Vicenza – Il sindaco di Vicenza, Achille Variati, e il sottosegretario alla presidenza del Consiglio Angelo Rughetti hanno firmato ieri, a Vicenza, a Palazzo Trissino, un protocollo d’intesa che avvierà una fase di sperimentazione che coinvolge anche il comune berico assieme ad altre quindici amministrazioni in Italia. Questo, nell’ambito del progetto nazionale Pon Governance, finanziato dalla Comunità Europea con 400 milioni di euro, dei quali 25 milioni vengono utilizzati proprio per questo specifico progetto che coinvolge Vicenza insieme ad altre sette città, Udine, Rimini, Prato, Ascoli, Pescara, Salerno, Ragusa, quattro regioni, Piemonte, Lazio, Campania, Sicilia, e quattro province, Bolzano, Modena, Potenza, Pesaro.

“Vicenza . ha spiegato il sindaco – è stata scelta dal governo per una sperimentazione che aiuterà a migliorare l’efficientamento della pubblica amministrazione. I temi trattati saranno la valorizzazione del personale, perché possa servire ancora meglio il cittadino, la trasparenza e l’accesso agli atti affinché la struttura comunale possa diventare ancora più snella. Per questo, in fase di raggiungimento degli obiettivi, cercheremo di fare in modo che vengano premiati i dipendenti più meritevoli e di evitare invece che il premio economico venga distribuito indifferentemente. Grazie a questo importante progetto Vicenza potrà fare scuola a livello nazionale”.

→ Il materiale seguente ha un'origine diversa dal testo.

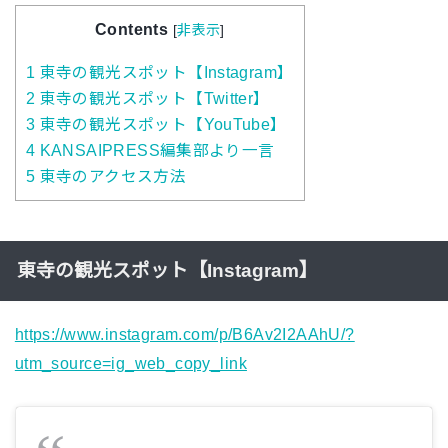
Contents
[
非表示
]
1
東寺の観光スポット【Instagram】
2
東寺の観光スポット【Twitter】
3
東寺の観光スポット【YouTube】
4
KANSAIPRESS編集部より一言
5
東寺のアクセス方法
東寺の観光スポット【Instagram】
https://www.instagram.com/p/B6Av2I2AAhU/?
utm_source=ig_web_copy_link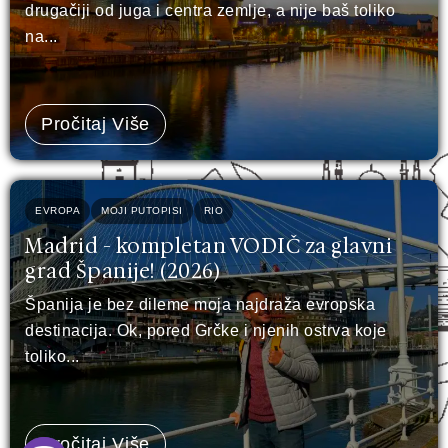
drugačiji od juga i centra zemlje, a nije baš toliko
na...
Pročitaj Više
EVROPA
MOJI PUTOPISI
RIO
Madrid - kompletan VODIČ za glavni
grad Španije! (2026)
Španija je bez dileme moja najdraža evropska
destinacija. Ok, pored Grčke i njenih ostrva koje
toliko...
Pročitaj Više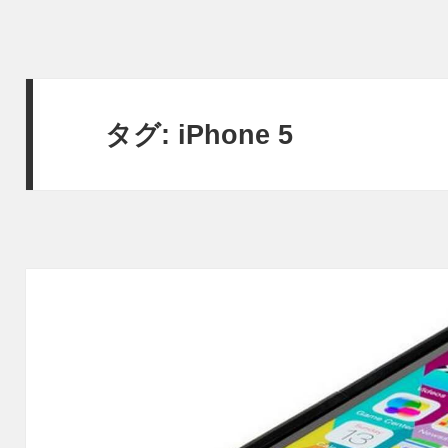
タグ:
iPhone 5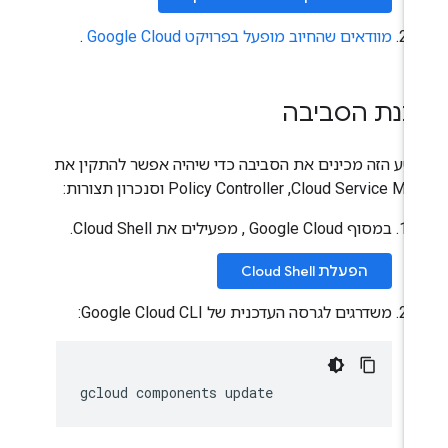
מוודאים שהחיוב מופעל בפרויקט Google Cloud
.
כנת הסביבה
טע הזה מכינים את הסביבה כדי שיהיה אפשר להתקין את
Cloud Service,‏ Policy Controller וסנכרון תצורות:
במסוף Google Cloud , מפעילים את Cloud Shell.
הפעלת Cloud Shell
משדרגים לגרסה העדכנית של Google Cloud CLI:
gcloud
components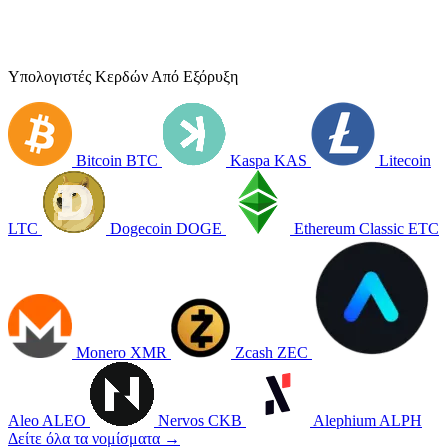
Υπολογιστές Κερδών Από Εξόρυξη
Bitcoin
BTC
Kaspa
KAS
Litecoin
LTC
Dogecoin
DOGE
Ethereum Classic
ETC
Monero
XMR
Zcash
ZEC
Aleo
ALEO
Nervos
CKB
Alephium
ALPH
Δείτε όλα τα νομίσματα →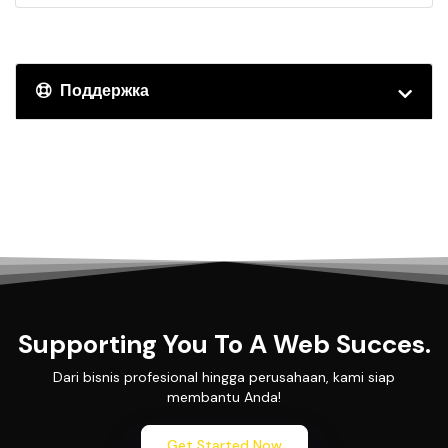
Поддержка
Supporting You To A Web Succes.
Dari bisnis profesional hingga perusahaan, kami siap
membantu Anda!
Get Started Now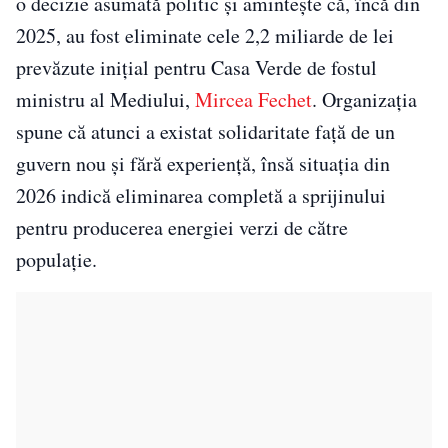
o decizie asumată politic și amintește că, încă din
2025, au fost eliminate cele 2,2 miliarde de lei
prevăzute inițial pentru Casa Verde de fostul
ministru al Mediului,
Mircea Fechet
. Organizația
spune că atunci a existat solidaritate față de un
guvern nou și fără experiență, însă situația din
2026 indică eliminarea completă a sprijinului
pentru producerea energiei verzi de către
populație.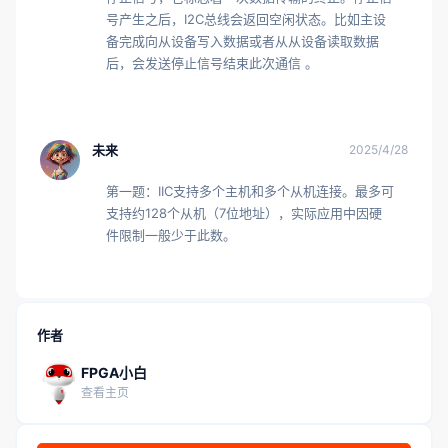
致通信错误。只有当从设备的设计和性能能够匹配
号产生之后，I2C总线会返回空闲状态。比如主设
主控制器设定的传输速率时，才能实现高速稳定的
备完成向从设备写入数据或者从从设备读取数据
通信。

后，会发送停止信号结束此次通信 。
- 总线负载：总线负载情况对数据传输速率有着直
接的影响。IIC总线上连接的设备数量和设备的电容
量共同构成了总线负载。当总线上连接的设备较
多，或者设备的电容量较大时，总线的负载就会增
未来
2025/4/28
加。较大的负载会使信号的上升沿和下降沿时间变
长，信号的稳定性也会受到影响，从而限制了数据
第一题：IIC支持多个主机和多个从机连接。最多可
传输速率。例如，若总线上连接了过多具有较大输
支持约128个从机（7位地址），实际应用中因硬
入电容的设备，那么信号在传输过程中就会出现延
件限制一般少于此数。
迟、变形等问题，为保证数据传输的准确性，就必
须降低传输速率。一般来说，IIC总线规定总线上设
备的电容量不能超过400pF，以确保在一定负载范
围内能够维持较高的数据传输速率。
作者
FPGA小白
查看主页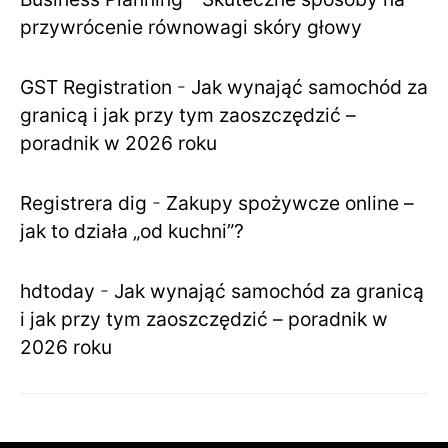
przywrócenie równowagi skóry głowy
GST Registration
-
Jak wynająć samochód za
granicą i jak przy tym zaoszczędzić –
poradnik w 2026 roku
Registrera dig
-
Zakupy spożywcze online –
jak to działa „od kuchni”?
hdtoday
-
Jak wynająć samochód za granicą
i jak przy tym zaoszczędzić – poradnik w
2026 roku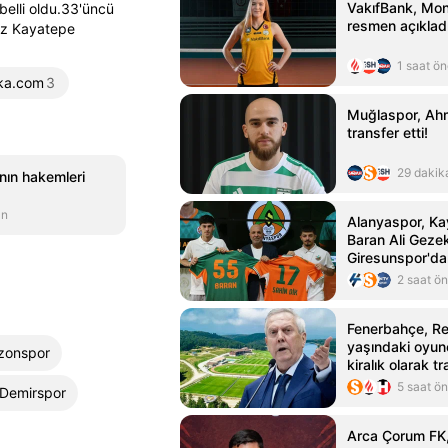
VakıfBank, Mon
elli oldu.33'üncü
resmen açıklad
niz Kayatepe
1 saat ö
ka.com
3
Muğlaspor, Ahm
transfer etti!
29 dakik
ının hakemleri
an
Alanyaspor, Ka
Baran Ali Geze
Giresunspor'dan
transfer etti
2 saat ö
Fenerbahçe, Re
yaşındaki oyun
zonspor
kiralık olarak tr
5 saat ö
Demirspor
Arca Çorum FK,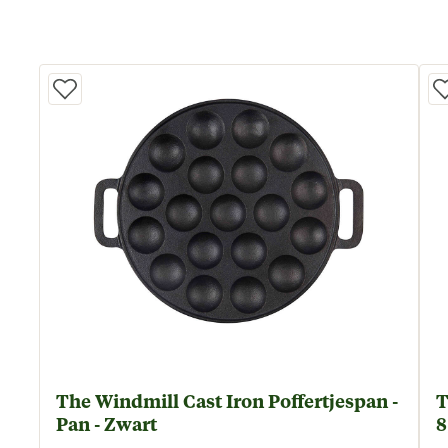
The Windmill Cast Iron Poffertjespan -
T
Pan - Zwart
8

“Il Comune di Vicenza – ha concluso Variati -, da anni sta cercando di riorganizzare i propri servizi a vantaggio del cittadino. Tra gli obiettivi raggiunti ricordo che le pratiche hanno risposta entro 60 giorni e che stiamo progressivamente incrementando i servizi on line per evitare code agli sportelli e agevolare il cittadino attraverso il front office”.

“Il protocollo – ha poi aggiunto Rughetti – comporta la nascita di gruppi di lavoro che avranno il compito di far sì che le leggi approvate dal Parlamento relative alla pubblica amministrazione si trasformino in opportunità per i cittadini e le imprese: semplificazione e trasparenza hanno l’obiettivo di avvicinare i cittadini ad un’amministrazione sempre di più al loro servizio. E’ importante che le risposte fornite dalle pubbliche amministrazioni giungano in tempi brevi e, Vicenza in tal senso, fa da apripista perché ha delle ottime performance”.

“Vicenza – ha concluso il sottosegretario di Stato – è stata scelta valutando una serie di fattori: la popolazione, la conformazione geografica e la struttura amministrativa che è ben attrezzata per fornire risposte ai cittadini e pertanto ha le caratteristiche per poter incubare nuove attività da poter offrire alle altre città.